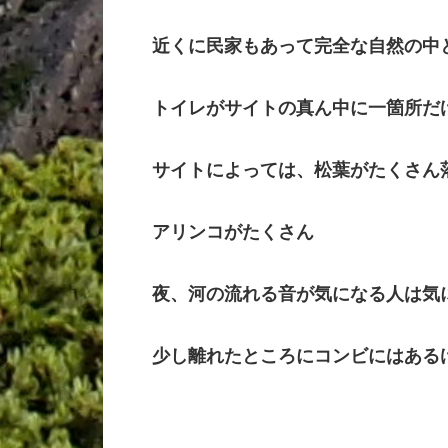
近くに民家もあって完全な自然の中
トイレがサイトの真ん中に一箇所だ
サイトによっては、松葉がたくさん
アリンコがたくさん
夜、河の流れる音が気になる人は気
少し離れたところにコンビにはある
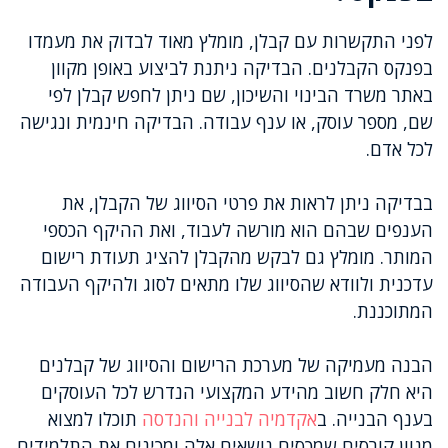
לפני התקשרות עם קבלן, מומלץ מאוד לבדוק את מעמדו
בפנקס הקבלנים. הבדיקה ניתנת לביצוע באופן מקוון
באתר משרד הבינוי והשיכון, שם ניתן לחפש קבלן לפי
שם, מספר עוסק, או ענף עבודה. הבדיקה חינמית ונגישה
לכל אדם.
בבדיקה ניתן לראות את פרטי הסיווג של הקבלן, את
הענפים שבהם הוא מורשה לעבוד, ואת ההיקף הכספי
המותר. מומלץ גם לבקש מהקבלן להציג תעודת רישום
עדכנית ולוודא שהסיווג שלו מתאים לסוג ולהיקף העבודה
המתוכננת.
הבנה מעמיקה של מערכת הרישום והסיווג של קבלנים
היא חלק חשוב מהידע המקצועי הנדרש לכל העוסקים
בענף הבנייה. ב
אקדמיה לבנייה והנדסה
תוכלו למצוא
מגוון קורסים שמכסים נושאים אלה ומכינים את התלמידים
════════════════
- [WORK TASK]: In your copy of the material, every word must match and no image should appear.

- [RESPONSE FOR THIS EXERCISE]:
近くに民家もあって完全な自然の中
トイレがサイトの真ん中に一箇所だ
サイトによっては、松葉がたくさん
アリンコがたくさん
夜、河の流れる音が気になる人は気
少し離れたところにコンビにはある
לפני התקשרות עם קבלן, מומלץ מאוד לבדוק את מעמדו
בפנקס הקבלנים. הבדיקה ניתנת לביצוע באופן מקוון
באתר משרד הבינוי והשיכון, שם ניתן לחפש קבלן לפי
שם, מספר עוסק, או ענף עבודה. הבדיקה חינמית ונגישה
לכל אדם.
בבדיקה ניתן לראות את פרטי הסיווג של הקבלן, את
הענפים שבהם הוא מורשה לעבוד, ואת ההיקף הכספי
המותר. מומלץ גם לבקש מהקבלן להציג תעודת רישום
עדכנית ולוודא שהסיווג שלו מתאים לסוג ולהיקף העבודה
המתוכננת.
הבנה מעמיקה של מערכת הרישום והסיווג של קבלנים
היא חלק חשוב מהידע המקצועי הנדרש לכל העוסקים
בענף הבנייה. ב
אקדמיה לבנייה והנדסה
תוכלו למצוא
מגוון קורסים שמכסים נושאים אלה ומכינים את התלמידים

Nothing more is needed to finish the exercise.